PROBLEM TO WORK ON: Every line below needs to be transcribed without alteration, and no image may be carried over.

[[ INFORMATION SUPPLIED open ]]

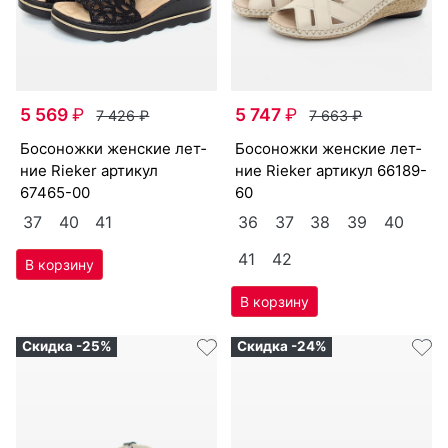
5 569
₽
5 747
₽
7 426
₽
7 663
₽
бо­сонож­ки женс­кие лет­
бо­сонож­ки женс­кие лет­
ние Ri­eker артикул
ние Ri­eker артикул
66189-
67465-00
60
37
40
41
36
37
38
39
40
41
42
Скидка -25%
Скидка -24%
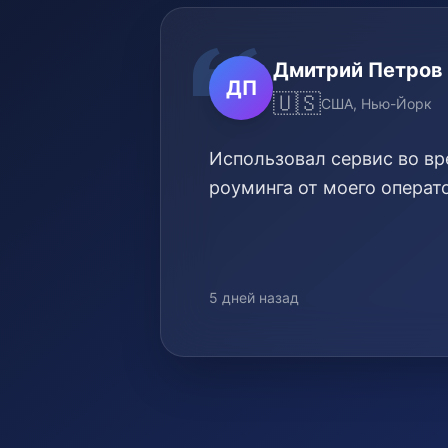
Дмитрий Петров
ДП
🇺🇸
США, Нью-Йорк
Использовал сервис во вр
роуминга от моего операто
5 дней назад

[[ INFORMATION SUPPLIED closed ]]

YOUR RESPONSE:
5 569
₽
5 747
₽
7 426
₽
7 663
₽
бо­сонож­ки женс­кие лет­
бо­сонож­ки женс­кие лет­
ние Ri­eker артикул
ние Ri­eker артикул
66189-
67465-00
60
37
40
41
36
37
38
39
40
41
42
Скидка -25%
Скидка -24%
Дмитрий Петров
ДП
🇺🇸
США, Нью-Йорк
Использовал сервис во вр
роуминга от моего операто
5 дней назад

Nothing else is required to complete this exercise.